Who was there? Brandon’s teacher. And she was loading up her basket with all sorts of supplies. Every last thing she had, she pulled out to show me and and told me how she would be using it to implement one suggestion or another from his daycare or therapists.
I’m pretty sure she didn’t use her school board credit card to pay for it either.
Brandon’s teacher and principal worked with the school’s educational assistant (EA) staff to find one that could help assist him during his transitions from daycare to school and back. They did this to accommodate his needs, even though they hadn’t anticipated the necessity when budgeting for staff and alloting time for the year.
The school - and especially Brandon’s teacher and principal - have bent over backwards for him.
This is how school should be for every child, in my opinion. Their individual needs met by staff who are caring and concerned.
So, while some are upset with teachers and perceive them as greedy and uncaring of the children, I know that this couldn’t be further from the truth - at least not all the time. I sincerely hope that a strike doesn’t happen.
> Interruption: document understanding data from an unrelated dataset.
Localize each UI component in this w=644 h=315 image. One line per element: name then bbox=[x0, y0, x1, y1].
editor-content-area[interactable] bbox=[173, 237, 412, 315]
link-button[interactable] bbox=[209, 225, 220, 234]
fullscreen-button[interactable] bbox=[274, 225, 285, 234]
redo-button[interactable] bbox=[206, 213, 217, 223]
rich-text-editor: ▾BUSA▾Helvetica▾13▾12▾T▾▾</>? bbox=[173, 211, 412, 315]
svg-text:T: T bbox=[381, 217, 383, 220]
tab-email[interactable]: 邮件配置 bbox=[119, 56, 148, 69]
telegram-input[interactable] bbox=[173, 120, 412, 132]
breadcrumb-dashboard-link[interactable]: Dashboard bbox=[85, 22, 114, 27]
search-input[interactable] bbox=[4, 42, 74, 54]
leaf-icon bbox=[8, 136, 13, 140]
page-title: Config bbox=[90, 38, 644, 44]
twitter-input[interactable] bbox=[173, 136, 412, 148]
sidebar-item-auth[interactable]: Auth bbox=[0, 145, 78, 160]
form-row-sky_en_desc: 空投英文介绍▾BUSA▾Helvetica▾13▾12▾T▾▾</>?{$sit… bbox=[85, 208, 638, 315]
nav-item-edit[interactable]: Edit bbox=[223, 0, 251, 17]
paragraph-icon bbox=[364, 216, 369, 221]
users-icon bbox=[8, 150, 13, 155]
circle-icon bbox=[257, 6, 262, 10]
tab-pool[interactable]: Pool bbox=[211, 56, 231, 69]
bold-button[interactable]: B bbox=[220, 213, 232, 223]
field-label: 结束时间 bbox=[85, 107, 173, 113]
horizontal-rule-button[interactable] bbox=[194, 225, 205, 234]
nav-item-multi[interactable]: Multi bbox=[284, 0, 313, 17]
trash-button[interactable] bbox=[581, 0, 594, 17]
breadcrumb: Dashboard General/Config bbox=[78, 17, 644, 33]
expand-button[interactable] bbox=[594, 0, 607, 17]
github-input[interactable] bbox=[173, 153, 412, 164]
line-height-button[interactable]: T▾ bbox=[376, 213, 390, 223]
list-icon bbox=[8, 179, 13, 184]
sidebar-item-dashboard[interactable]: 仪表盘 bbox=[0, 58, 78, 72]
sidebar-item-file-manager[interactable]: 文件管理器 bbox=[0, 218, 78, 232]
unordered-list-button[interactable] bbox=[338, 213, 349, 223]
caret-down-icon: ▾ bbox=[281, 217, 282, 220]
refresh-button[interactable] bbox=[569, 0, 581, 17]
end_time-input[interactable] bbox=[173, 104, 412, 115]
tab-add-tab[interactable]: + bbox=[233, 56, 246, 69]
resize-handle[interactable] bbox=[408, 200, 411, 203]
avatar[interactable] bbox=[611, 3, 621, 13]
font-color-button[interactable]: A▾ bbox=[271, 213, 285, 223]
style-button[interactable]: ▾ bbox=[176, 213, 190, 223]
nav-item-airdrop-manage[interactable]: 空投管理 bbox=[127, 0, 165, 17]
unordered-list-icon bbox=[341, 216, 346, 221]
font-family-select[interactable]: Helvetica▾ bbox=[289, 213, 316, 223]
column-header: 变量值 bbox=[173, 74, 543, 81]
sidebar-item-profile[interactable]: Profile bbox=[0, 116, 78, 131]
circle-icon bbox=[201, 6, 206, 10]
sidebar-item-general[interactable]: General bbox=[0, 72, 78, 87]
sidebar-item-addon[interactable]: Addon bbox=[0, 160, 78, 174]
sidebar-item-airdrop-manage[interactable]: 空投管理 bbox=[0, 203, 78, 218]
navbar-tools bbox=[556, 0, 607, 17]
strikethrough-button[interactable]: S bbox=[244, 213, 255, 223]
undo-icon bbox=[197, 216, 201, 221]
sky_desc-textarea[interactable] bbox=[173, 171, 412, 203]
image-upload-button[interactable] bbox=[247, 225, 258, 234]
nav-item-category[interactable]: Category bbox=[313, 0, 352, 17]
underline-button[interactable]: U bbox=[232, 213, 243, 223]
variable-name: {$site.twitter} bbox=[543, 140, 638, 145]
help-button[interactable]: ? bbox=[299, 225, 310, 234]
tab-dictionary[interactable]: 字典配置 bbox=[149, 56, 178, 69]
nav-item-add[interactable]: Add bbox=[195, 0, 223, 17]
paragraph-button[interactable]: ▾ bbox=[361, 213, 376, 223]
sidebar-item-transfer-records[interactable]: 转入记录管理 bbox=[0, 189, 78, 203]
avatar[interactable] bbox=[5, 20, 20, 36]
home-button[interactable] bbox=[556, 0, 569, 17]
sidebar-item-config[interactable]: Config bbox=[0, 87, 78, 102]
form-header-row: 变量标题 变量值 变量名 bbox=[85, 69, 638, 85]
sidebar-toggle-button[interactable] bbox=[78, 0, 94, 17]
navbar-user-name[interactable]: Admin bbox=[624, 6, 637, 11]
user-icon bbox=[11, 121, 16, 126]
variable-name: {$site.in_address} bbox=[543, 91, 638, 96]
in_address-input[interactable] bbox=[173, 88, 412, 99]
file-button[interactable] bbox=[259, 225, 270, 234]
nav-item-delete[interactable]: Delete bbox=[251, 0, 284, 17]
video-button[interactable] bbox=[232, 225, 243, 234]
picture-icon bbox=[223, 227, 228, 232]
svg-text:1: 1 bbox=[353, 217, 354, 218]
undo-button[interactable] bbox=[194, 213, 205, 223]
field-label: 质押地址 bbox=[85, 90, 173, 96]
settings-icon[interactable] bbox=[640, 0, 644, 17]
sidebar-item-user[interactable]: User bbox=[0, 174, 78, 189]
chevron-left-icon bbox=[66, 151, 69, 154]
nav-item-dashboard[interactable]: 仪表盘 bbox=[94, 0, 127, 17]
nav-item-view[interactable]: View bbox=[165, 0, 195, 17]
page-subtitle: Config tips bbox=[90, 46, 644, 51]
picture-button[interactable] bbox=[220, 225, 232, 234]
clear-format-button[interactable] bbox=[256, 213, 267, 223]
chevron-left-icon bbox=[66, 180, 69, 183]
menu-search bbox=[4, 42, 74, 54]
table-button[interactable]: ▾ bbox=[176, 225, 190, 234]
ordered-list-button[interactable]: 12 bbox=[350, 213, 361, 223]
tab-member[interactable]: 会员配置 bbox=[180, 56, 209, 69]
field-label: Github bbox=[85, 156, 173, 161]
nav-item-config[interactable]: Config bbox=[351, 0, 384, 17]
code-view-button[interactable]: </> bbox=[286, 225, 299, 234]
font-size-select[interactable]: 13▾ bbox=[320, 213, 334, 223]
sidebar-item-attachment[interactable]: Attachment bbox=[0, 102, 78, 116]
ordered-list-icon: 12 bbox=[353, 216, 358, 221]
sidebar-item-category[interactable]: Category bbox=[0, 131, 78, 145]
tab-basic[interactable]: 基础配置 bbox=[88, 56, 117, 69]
In truth, I wish that the government would find a way to ensure that a strike never happens again. However, I would not want them to do so in such a way that would suffocate the teachers’ and other education staff’s right to better working conditions and/or pay.
As the daughter of a special education teacher, I can’t help but support teachers like Brandon’s who exemplify what I’ve always hoped my son would experience with his teachers. I’ve experienced first-hand, from watching my mom, just how hard teachers who care work for their students. I’ve felt the impact of having teachers who are passionate about helping kids learn. I value that contribution to the world at large and I’ll always be grateful when we are blessed with teachers like Brandon’s.